Value-based care (VBC) does represent a very different mindset than traditional fee-for-service (FFS). It requires providers to adopt a proactive, team-based stance toward patient care and focus more heavily on preventive screenings, chronic disease management, and reducing avoidable utilization.
This change in approach can seem daunting for many organizations, especially those that already feel pushed to their limit. However, it isn’t necessarily such a stretch for Federally Qualified Health Centers (FQHCs), which tend to be very experienced at providing primary care with a socioeconomically informed flavor. Formally moving away from FFS by joining a VBC model can help FQHCs overcome some of their most deeply entrenched financial and clinical challenges.
For the full breakdown on the opportunities that value-based care presents for FQHCs, download our guide.
Common VBC challenges and opportunities that FQHCs face
FQHCs are overwhelmed by patient volume and struggle to stay ahead of rising risks, since FFS does not incentivize preventive care. As a result, they spend more time and money on treating patients at the high end of clinical complexity, which limits their availability for new patients.

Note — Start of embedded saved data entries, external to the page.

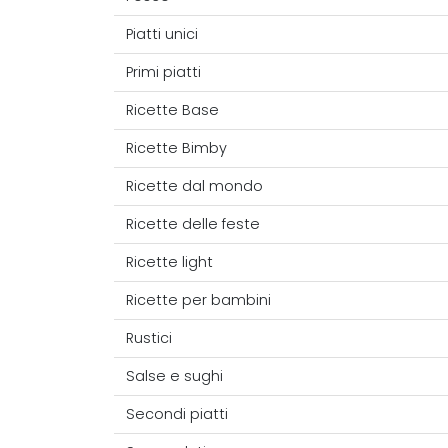
Piatti unici
Primi piatti
Ricette Base
Ricette Bimby
Ricette dal mondo
Ricette delle feste
Ricette light
Ricette per bambini
Rustici
Salse e sughi
Secondi piatti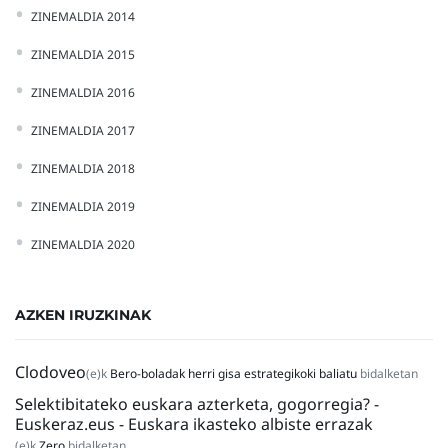
ZINEMALDIA 2014
ZINEMALDIA 2015
ZINEMALDIA 2016
ZINEMALDIA 2017
ZINEMALDIA 2018
ZINEMALDIA 2019
ZINEMALDIA 2020
AZKEN IRUZKINAK
Clodoveo
(e)k
Bero-boladak herri gisa estrategikoki baliatu
bidalketan
Selektibitateko euskara azterketa, gogorregia? -
Euskeraz.eus - Euskara ikasteko albiste errazak
(e)k
Zero
bidalketan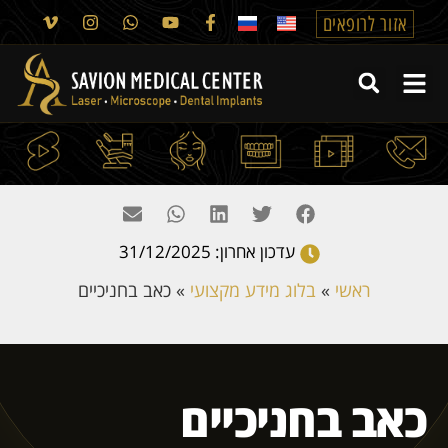
אזור לרופאים
עדכון אחרון: 31/12/2025
ראשי
»
בלוג מידע מקצועי
»
כאב בחניכיים
כאב בחניכיים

VBC helps FQHCs manage volume by focusing on prevention, wellness, and chronic disease management. With population health strategies, data analytics tools, and multidisciplinary care teams, FQHCs can keep patients healthier for longer and reduce resource utilization while allowing clinicians to work at the top of their license.

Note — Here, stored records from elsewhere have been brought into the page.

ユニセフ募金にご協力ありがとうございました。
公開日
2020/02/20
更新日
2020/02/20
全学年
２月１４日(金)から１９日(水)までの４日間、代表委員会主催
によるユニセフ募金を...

Community health centers rely heavily on grant funding. Applying for grants is time consuming, the funding may only be available for a limited time, forcing health centers to spend a great deal of effort time hunting down new grant opportunities.

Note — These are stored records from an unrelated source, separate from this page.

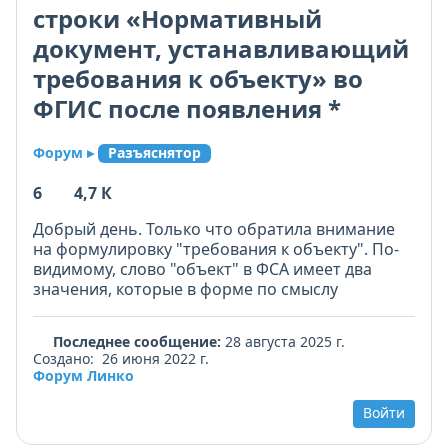
строки «Нормативный
документ, устанавливающий
требования к объекту» во
ФГИС после появления *
Форум ▸
Разъяснятор
6
4,7 К
Добрый день. Только что обратила внимание
на формулировку "требования к объекту". По-
видимому, слово "объект" в ФСА имеет два
значения, которые в форме по смыслу
практически не разделяются. Объект -
территория, здание заказчика и объект
Последнее сообщение:
28 августа 2025 г.
исследования "Окружающая среда".
Создано: 26 июня 2022 г.
Формулировки, конечно, непонятные, я пишу
Форум Линко
название методик проведения радиационного
обследования, правильно это или нет? И что
Войти
может быть другое? Требования к территории в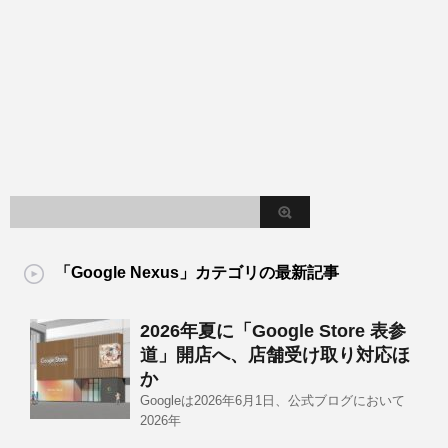
「Google Nexus」カテゴリの最新記事
2026年夏に「Google Store 表参
道」開店へ、店舗受け取り対応ほ
か
Googleは2026年6月1日、公式ブログにおいて
2026年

VBC models often reward providers for the same quality improvement activities that they are already conducting under their grant programs. By layering VBC incentives on top of existing grant initiatives, FQHCs may be able to enhance their revenue without much additional clinical work.
Addressing social determinants of health
FQHCs are mission-driven to provide holistic care to their communities. They understand the impact of non-clinical challenges that prevent their patients from living their healthiest lives. But FFS reimbursements rarely allow providers to adequately address the social determinants of health (SDOH) and may limit opportunities to coordinate with much-needed community-based services.
Value-based care arrangements prioritize whole-person care and incentivize participants to deliver socioeconomically appropriate and culturally sensitive care. Many models actively reward SDOH-related activities and enable participants to expand their non-clinical services, improve quality of life, and prevent more expensive utilization down the line.